Nach diesem gelungenen Warm-Up betraten erst die Jazz Kids die Bühne und dann Schilling selbst, der sich vor- und nachher gern rauchend unter die Besucher mischte.
Die Gitarren rotzten, der Bass eine Meisterleistung, das Klavier (oder phasenweise die starke Orgel) setzte ein, das Schlagzeug brillierte bis Schilling auf die Bühne kam und mit seinem satten Gesang einsetzte. Klar, er ist geübt, seine Stimme zu nutzen. Und so gab es keinen stimmlichen Schwachpunkt am Abend, keinen einzigen. Er kann einigermaßen hoch und einigermaßen tief. Und dazwischen sowieso.
Nach drei Einstiegsstücken, die schon toll vom Mischer gemischt wurden, begannen sie die "Vilnius"-Songs zu spielen und die aufmerksamen Zuhörer zu überzeugen. "Kein Liebeslied" oder "Ballade von René" waren sicherlich die Höhepunkte bis dato. Für zwei Stücke wurde Schilling auch an die Gitarre gelassen; unter anderem beim super "Rasteryaev". Ansonsten haben seine Jazz Kids natürlich überzeugt.

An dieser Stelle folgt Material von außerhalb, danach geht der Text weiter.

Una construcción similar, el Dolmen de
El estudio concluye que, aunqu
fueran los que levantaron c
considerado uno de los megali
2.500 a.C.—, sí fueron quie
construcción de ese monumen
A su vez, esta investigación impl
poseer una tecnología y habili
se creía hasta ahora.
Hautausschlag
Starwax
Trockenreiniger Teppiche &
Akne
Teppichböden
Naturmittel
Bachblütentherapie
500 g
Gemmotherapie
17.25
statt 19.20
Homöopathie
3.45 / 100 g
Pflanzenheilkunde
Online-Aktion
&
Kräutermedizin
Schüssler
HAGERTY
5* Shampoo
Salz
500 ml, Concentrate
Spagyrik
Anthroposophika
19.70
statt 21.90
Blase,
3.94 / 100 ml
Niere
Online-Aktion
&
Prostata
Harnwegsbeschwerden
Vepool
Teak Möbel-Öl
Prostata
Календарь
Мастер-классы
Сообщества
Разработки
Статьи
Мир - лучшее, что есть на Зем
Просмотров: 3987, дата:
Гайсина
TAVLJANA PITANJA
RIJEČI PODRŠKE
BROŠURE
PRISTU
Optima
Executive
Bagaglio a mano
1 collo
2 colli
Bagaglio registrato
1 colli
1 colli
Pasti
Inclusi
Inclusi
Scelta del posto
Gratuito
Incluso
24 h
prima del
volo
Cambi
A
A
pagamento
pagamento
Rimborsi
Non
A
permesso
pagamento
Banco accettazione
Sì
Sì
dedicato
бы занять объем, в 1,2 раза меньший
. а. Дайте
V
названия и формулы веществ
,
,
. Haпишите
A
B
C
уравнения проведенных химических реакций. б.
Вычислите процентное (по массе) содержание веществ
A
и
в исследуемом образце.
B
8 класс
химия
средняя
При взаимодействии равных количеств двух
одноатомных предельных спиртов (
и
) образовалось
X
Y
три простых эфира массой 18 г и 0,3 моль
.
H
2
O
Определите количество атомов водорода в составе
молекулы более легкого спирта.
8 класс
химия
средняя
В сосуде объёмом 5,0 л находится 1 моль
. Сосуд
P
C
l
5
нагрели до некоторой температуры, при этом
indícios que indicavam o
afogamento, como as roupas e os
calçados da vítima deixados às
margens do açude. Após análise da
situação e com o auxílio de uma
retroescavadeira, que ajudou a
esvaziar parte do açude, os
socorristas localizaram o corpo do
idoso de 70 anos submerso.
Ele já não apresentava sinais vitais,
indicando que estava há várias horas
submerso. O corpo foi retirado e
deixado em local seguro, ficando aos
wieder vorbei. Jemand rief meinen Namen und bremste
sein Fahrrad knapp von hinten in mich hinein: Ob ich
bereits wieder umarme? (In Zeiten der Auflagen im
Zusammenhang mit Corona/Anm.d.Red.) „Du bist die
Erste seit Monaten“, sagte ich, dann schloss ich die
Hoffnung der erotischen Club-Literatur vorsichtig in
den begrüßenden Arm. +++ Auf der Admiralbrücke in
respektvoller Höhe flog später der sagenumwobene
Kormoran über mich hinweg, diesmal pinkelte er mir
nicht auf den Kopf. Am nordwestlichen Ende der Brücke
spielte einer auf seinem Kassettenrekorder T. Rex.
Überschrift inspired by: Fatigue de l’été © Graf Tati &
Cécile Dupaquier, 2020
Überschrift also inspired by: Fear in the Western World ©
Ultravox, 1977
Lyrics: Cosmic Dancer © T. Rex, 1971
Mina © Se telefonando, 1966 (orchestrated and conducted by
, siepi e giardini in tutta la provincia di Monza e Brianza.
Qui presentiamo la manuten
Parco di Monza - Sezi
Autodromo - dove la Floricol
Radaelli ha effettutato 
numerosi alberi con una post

Von Anfang bis Ende sind es herausragende Berufsmusiker, die für jede gespielte Note leben. So macht es zumindest den Anschein.
Rio Reiser wurde gecovert. Das ging aber unter bei den tollen Eigenkompositionen, die frenetisch von den ca. 200 gekommenen Zuhörern gefeiert wurden. So steuerte das abwechslungsreiche Konzert nach eineinhalb Stunden schnell dem Ende entgegen und bleibt in seiner Kurzlebigkeit gern in Erinnerung. "Kalt ist der Abendhauch" besiegelte nun das Highlight des Abends!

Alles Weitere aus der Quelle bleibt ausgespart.